Ed è proprio lì che riaffiora, impetuoso, il sentimento di rabbia e ribellione che apparteneva ai loro eroi Carmine Crocco e Ninco Nanco. Perché i briganti, nella loro sanguinosa e truce resistenza, rappresentano per il contadino il paradigma della miseria che si ribella all’ordine costituito. Sono i loro eroi, il loro “Stato”, ed incarnano pienamente il senso di diffidenza e di distanza da chi vuole portargli via tutto. Ma allo stesso modo in cui la lotta dei briganti si conclude nel (loro) sangue, così la loro rabbia violenta ed impulsiva si placa (nel libro per atto di convincimento di Carlo Levi) e il loro stato d’animo ripiomba in una cupa e misera rassegnazione all’immutabile quotidianità.
Ma perché questo parallelismo?
Perché, a distanza di quasi un secolo, nulla è cambiato: la modernità ha raggiunto anche la Basilicata, ma non abbastanza da renderla uguale alle altre Regioni del Sud. Figuriamoci a quelle del resto d’Italia.
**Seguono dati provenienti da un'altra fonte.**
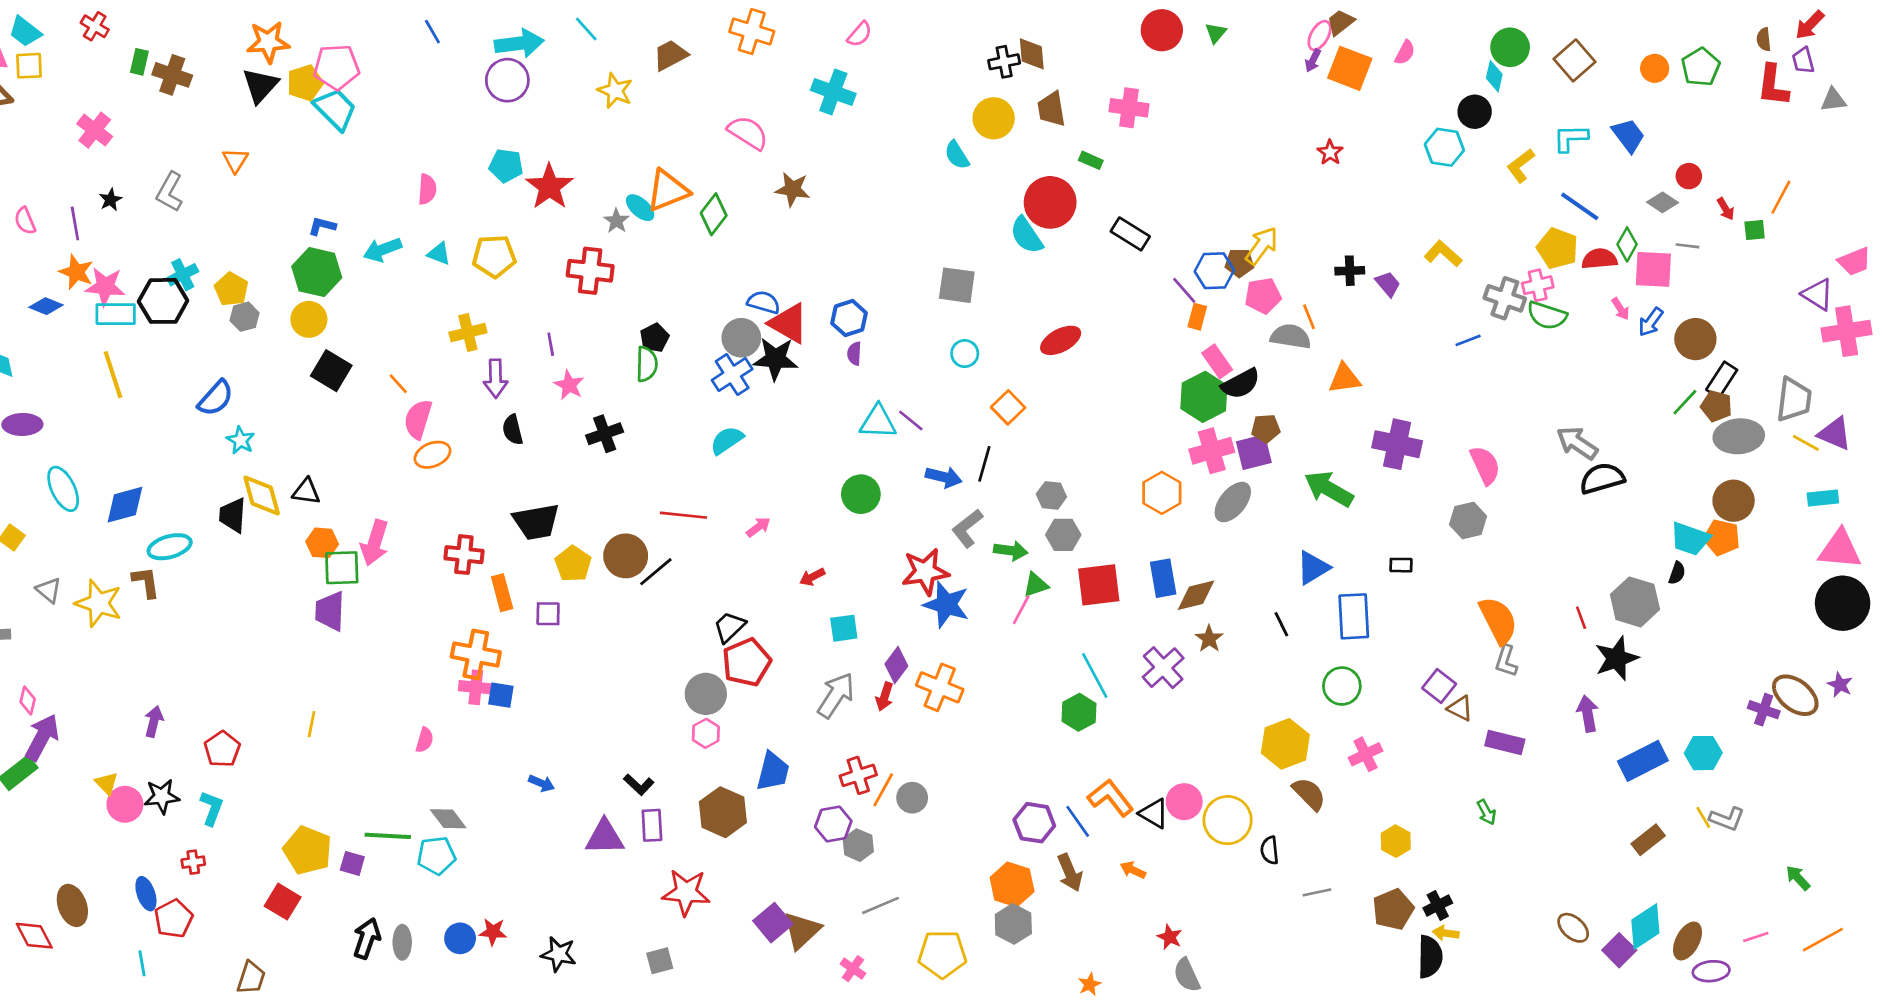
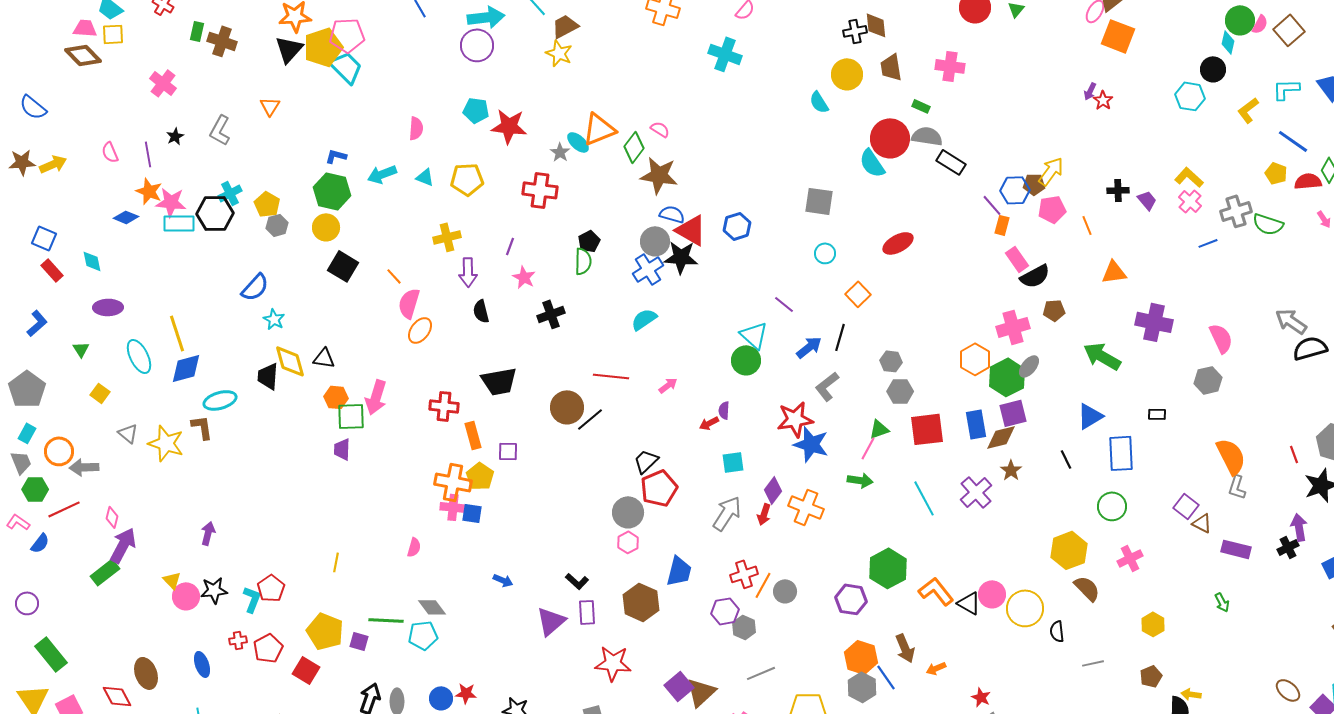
pink semicircle: (1405, 53) -> (1260, 24), moved
brown trapezoid: (670, 55) -> (565, 26), moved
purple arrow: (1313, 60) -> (1090, 91), moved
yellow pentagon: (305, 83) -> (323, 47), size x1.4
pink semicircle: (748, 133) -> (660, 129), moved, size x0.6
red star: (549, 187) -> (509, 126), turned -30
brown star: (793, 189) -> (659, 175), moved, size x1.4
yellow pentagon: (1557, 248) -> (1276, 173), size x0.7
pink cross: (1538, 285) -> (1190, 201), moved, turned -35
gray cross: (1505, 298) -> (1236, 211), turned -36
gray semicircle: (1291, 336) -> (927, 136), moved
purple line: (551, 344) -> (510, 246), turned 30
purple semicircle: (854, 354) -> (724, 410), moved
yellow line: (113, 375) -> (177, 333), moved
green hexagon: (1204, 397) -> (1007, 377), moved
cyan triangle: (878, 422) -> (754, 335), moved, turned 40
purple square: (1254, 452) -> (1013, 413), moved
orange ellipse: (432, 455) -> (420, 330), turned -32
blue arrow: (944, 477) -> (809, 347), turned -52
gray ellipse: (1233, 502) -> (1029, 366), size x0.7
green arrow: (1011, 551) -> (860, 480), moved
yellow pentagon: (573, 564) -> (480, 476), moved
purple trapezoid: (330, 611) -> (342, 449), size x0.7
green hexagon: (1079, 712) -> (888, 568), moved, size x1.4
yellow line: (312, 724) -> (336, 562), moved
red pentagon: (222, 749) -> (271, 588), moved
blue line: (1078, 821) -> (886, 677), moved
purple hexagon: (1034, 823) -> (851, 599), moved
purple triangle: (605, 837) -> (551, 621), turned -40
orange arrow: (1133, 870) -> (936, 668), moved, turned -48
black cross: (1438, 905) -> (1288, 547), moved
brown pentagon: (1393, 909) -> (1151, 676), size x0.7
red pentagon: (174, 919) -> (268, 648), moved

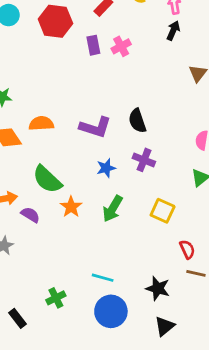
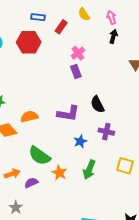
purple rectangle: (93, 45) -> (76, 71), moved
purple semicircle: (30, 215) -> (31, 183), turned -48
Perché il lucano si sente ancora distante e abbandonato dallo Stato che non si è preoccupato più di tanto dello scandalo degli sversamenti del Centro Oli di Viggiano, del conseguente aumento dei tumori della zona, delle infrastrutture e dei servizi di base che mancano, della sanità che, dopo la riapertura post-pandemia, è rimasta ancora chiusa e bloccata. A oggi, infatti, le visite specialistiche non sono ancora permesse negli ospedali. Ospedali che, comunque, sono pochi in numero, lontani e arretrati nell’organizzazione.
La classe politica, in tutto ciò, è rimasta immobile a osservare una terra potenzialmente ricca (c’è il petrolio, c’è acqua che rifornisce le Regioni confinanti) svuotarsi e venire depauperata. Non basta cullarsi sull’effimero successo di eventi di facciata (vedi Matera “Capitale della cultura” nel 2019) , o frutto di una serie di congiunture astrali, come la gestione ottimale di una pandemia che non ha toccato più di tanto la mia terra, bella e selvaggia.
Per questo, e altro ancora, al lucano non cambia nulla se al referendum ha vinto il SI .
Per lui e la sua terra non cambia nulla, anche se cambia tutto.